I would say first of all it's really looking at that long term career development, not just short term workforce needs because those are somewhat because of the pandemic and when that subsides a lot of that will be eased. Not all of it because we faced some workforce shortages before the pandemic. But looking at those long term career development systems. There's one area that I want to really focus on. A second is talking about the vitality of rural Vermont areas and the industries that are important to them whether it's forestry or diversified agriculture, outdoor recreation and even manufacturing. Which is where most manufacturing is in the state of Vermont is in rural Vermont.
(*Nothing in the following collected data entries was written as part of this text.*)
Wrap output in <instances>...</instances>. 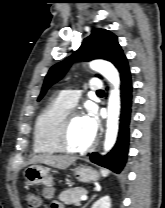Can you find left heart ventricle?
Listing matches in <instances>:
<instances>
[{"mask_svg":"<svg viewBox=\"0 0 165 208\" xmlns=\"http://www.w3.org/2000/svg\"><path fill=\"white\" fill-rule=\"evenodd\" d=\"M68 144L74 149H82L87 147L93 139L90 137L83 117H74L67 136Z\"/></svg>","mask_w":165,"mask_h":208,"instance_id":"b2bd125f","label":"left heart ventricle"}]
</instances>
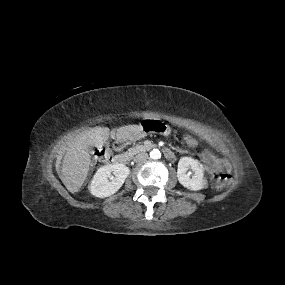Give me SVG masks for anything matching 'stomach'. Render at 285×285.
Masks as SVG:
<instances>
[{"mask_svg": "<svg viewBox=\"0 0 285 285\" xmlns=\"http://www.w3.org/2000/svg\"><path fill=\"white\" fill-rule=\"evenodd\" d=\"M155 126H162V129L160 131L165 132L168 131V127L166 125H164L163 123L159 122V121H143L139 127H140V131L135 134L133 137H130V139L132 140H136L139 139L141 137H144L145 135L149 134V133H154V127Z\"/></svg>", "mask_w": 285, "mask_h": 285, "instance_id": "obj_1", "label": "stomach"}]
</instances>
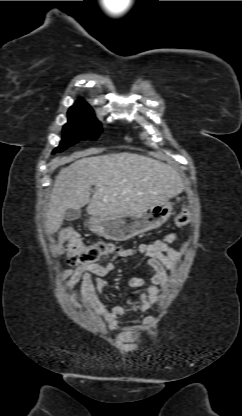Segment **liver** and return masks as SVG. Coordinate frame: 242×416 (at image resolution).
I'll use <instances>...</instances> for the list:
<instances>
[{
    "label": "liver",
    "instance_id": "1",
    "mask_svg": "<svg viewBox=\"0 0 242 416\" xmlns=\"http://www.w3.org/2000/svg\"><path fill=\"white\" fill-rule=\"evenodd\" d=\"M184 188L176 167L143 155L122 152L84 157L61 168L55 177L45 228L49 234L57 232L70 208L88 205L87 213L100 217L140 213Z\"/></svg>",
    "mask_w": 242,
    "mask_h": 416
}]
</instances>
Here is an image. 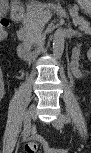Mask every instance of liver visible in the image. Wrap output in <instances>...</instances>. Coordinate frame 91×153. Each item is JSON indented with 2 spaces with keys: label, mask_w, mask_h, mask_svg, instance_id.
<instances>
[{
  "label": "liver",
  "mask_w": 91,
  "mask_h": 153,
  "mask_svg": "<svg viewBox=\"0 0 91 153\" xmlns=\"http://www.w3.org/2000/svg\"><path fill=\"white\" fill-rule=\"evenodd\" d=\"M7 2H8L7 0H4V1H3V3H5V4H7Z\"/></svg>",
  "instance_id": "1"
}]
</instances>
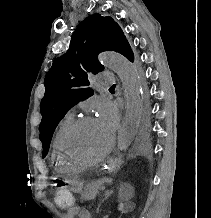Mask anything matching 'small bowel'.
Listing matches in <instances>:
<instances>
[{
	"instance_id": "c3829d8e",
	"label": "small bowel",
	"mask_w": 211,
	"mask_h": 218,
	"mask_svg": "<svg viewBox=\"0 0 211 218\" xmlns=\"http://www.w3.org/2000/svg\"><path fill=\"white\" fill-rule=\"evenodd\" d=\"M83 210L84 209H81L79 207H73L69 210V212L71 214H77L79 216V218H83ZM89 217H90V213H89ZM91 218V217H90Z\"/></svg>"
}]
</instances>
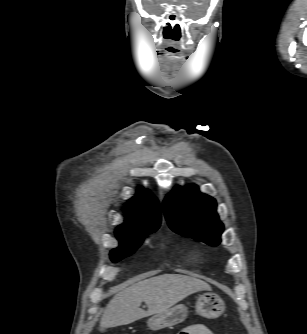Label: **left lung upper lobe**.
<instances>
[{"label": "left lung upper lobe", "mask_w": 307, "mask_h": 334, "mask_svg": "<svg viewBox=\"0 0 307 334\" xmlns=\"http://www.w3.org/2000/svg\"><path fill=\"white\" fill-rule=\"evenodd\" d=\"M163 210L168 225L177 234L211 246L220 243L224 227L216 213V201L196 185L176 186L166 196Z\"/></svg>", "instance_id": "1"}]
</instances>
So looking at those things, looking at the connectivity, continued connectivity and mobile phone access for rural Vermont, yes we have money in place. It ain't done yet. So It’s not like we can rest and say, boy I'm glad we did that. No there's still a lot of work to do in that area. And there are some proposals for increasing mobile phone access, which, if you've driven around the state of Vermont you know there are certain 10 mile stretches where you just turn your phone off because nobody's going to be able to hear you. So and some of that is the typography. Some of it is the towers and there has to be a lot of work done to address that. So there's some new proposals and I look forward to moving that. And then just the other part about putting families first and looking at that paid family leave, looking at the closely associated issues of quality, affordable housing that people can afford on what they earn living in the state. And there is a shortage of that housing. How do we increase it? Looking at doing that. And also just the interrelationship of childcare too. And do we have enough childcare centers? Is it too expensive for the average working Vermonter? There are so many issues but if I boiled it down to three I would say it's really those putting families first, looking at rural vitality and then also looking at long term career development.
Charlie Kimball, you're a Democrat. There's going to be a Democratic primary now. What do you make of the interest and the fact that you've got to run in a primary at this point?
I always thought I would be running in a primary. And when an opening like this happens there's definitely going to be people that have been thinking about it or just are then inspired to serve in that capacity so they want to go and serve in that role. So I welcome it. It's part of the process. Let's do it because there will be a diversity of goals, a diversity of experience. And I'm looking forward to that opportunity to have those conversations with the voters and let them decide as to who they want their next lieutenant governor to be. Then nice thing is, I've lived, I grew up in St. Albans. I've worked all over the state. Worked in Brattleboro. Lived in West Dummerston, Pomfret, Williston, Essex, Sharon, Woodstock, Brownsville, so all over the state and I feel like I know it well and I've got a pretty good network of folks that I've worked with and had friends with for a long time.
So far, Democrat Charles Kimbell faces Patricia Preston, the Executive Director of the Vermont Council on World Affairs who is mounting her first campaign for public office. The primary is August 9th. No Republicans or Progressives have yet announced a campaign.